University of Minnesota



Observations finales du Comité des droits de l'homme, Ecuador, U.N. Doc. CCPR/C/79/Add.92 (1998).


 

 


Convention Abbreviation: CCPR
COMITÉ DES DROITS DE L'HOMME
Soixante-troisième session





EXAMEN DES RAPPORTS SOUMIS PAR LES ÉTATS PARTIES CONFORMÉMENT
À L'ARTICLE 40 DU PACTE

Observations finales du Comité des droits de l'homme

ÉQUATEUR
1. Le Comité a examiné le quatrième rapport périodique de l'Équateur (CCPR/C/84/Add.6) à ses 1673ème et 1674ème séances, le 14 juillet 1998 (CCPR/C/SR.1673 et SR.1674) et a adopté les observations ci-après à sa 1692ème séance tenue le 27 juillet 1998.

A. Introduction
2. Le Comité se félicite de la présentation du quatrième rapport périodique, ainsi que de l'additif à ce rapport, qui contient une mise à jour des renseignements fournis par l'État partie. Il salue la présence d'une délégation composée de personnalités de haut niveau et est satisfait de la franchise du débat, qui lui a permis de se faire une idée plus précise de la situation actuelle des droits de l'homme en Équateur.

3. S'il apprécie l'additif au rapport présenté par l'État partie, le Comité regrette de ne pas avoir pu disposer d'un document de base qui lui aurait permis de mieux comprendre les problèmes qui se posent en Équateur. Il regrette également l'absence de chiffres fiables.

B. Aspects positifs
4. Le Comité prend acte de la promulgation, en mai 1997, de la nouvelle Constitution, qui doit entrer en vigueur en août 1998, et se félicite de l'augmentation du nombre des dispositions concernant la protection des droits de l'homme.

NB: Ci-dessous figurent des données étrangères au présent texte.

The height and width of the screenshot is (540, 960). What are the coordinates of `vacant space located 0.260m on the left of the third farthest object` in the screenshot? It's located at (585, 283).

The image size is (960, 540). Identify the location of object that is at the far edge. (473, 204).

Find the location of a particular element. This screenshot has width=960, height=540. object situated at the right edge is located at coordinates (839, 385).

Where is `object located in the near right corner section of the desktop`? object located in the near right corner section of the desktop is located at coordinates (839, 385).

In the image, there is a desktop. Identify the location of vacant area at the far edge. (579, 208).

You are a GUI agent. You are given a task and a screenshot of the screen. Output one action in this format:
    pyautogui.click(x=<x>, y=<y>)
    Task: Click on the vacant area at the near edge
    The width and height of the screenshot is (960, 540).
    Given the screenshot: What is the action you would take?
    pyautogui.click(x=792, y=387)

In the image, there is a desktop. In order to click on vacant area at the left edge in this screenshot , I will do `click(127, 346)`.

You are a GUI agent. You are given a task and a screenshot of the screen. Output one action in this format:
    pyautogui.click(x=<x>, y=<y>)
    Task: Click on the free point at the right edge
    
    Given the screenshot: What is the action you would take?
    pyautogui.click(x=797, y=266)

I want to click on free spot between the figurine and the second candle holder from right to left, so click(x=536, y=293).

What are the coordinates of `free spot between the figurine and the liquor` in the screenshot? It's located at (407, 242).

5. Le Comité se félicite de l'adoption d'une législation prévoyant réparation pour les victimes de violations des droits de l'homme. Il est satisfait d'apprendre en outre que, dans deux cas particulièrement graves de violations des droits de l'homme, la famille des victimes a été indemnisée par l'État partie.

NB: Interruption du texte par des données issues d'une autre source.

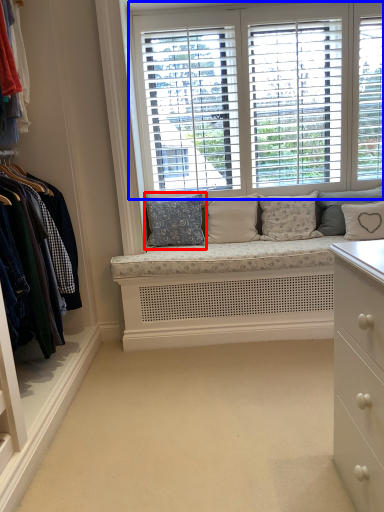 Question: Which point is closer to the camera, pillow (highlighted by a red box) or window (highlighted by a blue box)?

Choices:
 (A) pillow
 (B) window

Answer: (B)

6. Le Comité se félicite du Plan national pour les droits de l'homme (Plan Nacional de Derechos Humanos), ainsi que de la création du Conseil national de la magistrature (Consejo Nacional de la Magistratura). Il prend note par ailleurs de la nomination d'un nouveau Défenseur du peuple, et se félicite de l'extension des procédures d'amparo et d'habeas corpus ainsi que de la mise en place du recours en habeas data.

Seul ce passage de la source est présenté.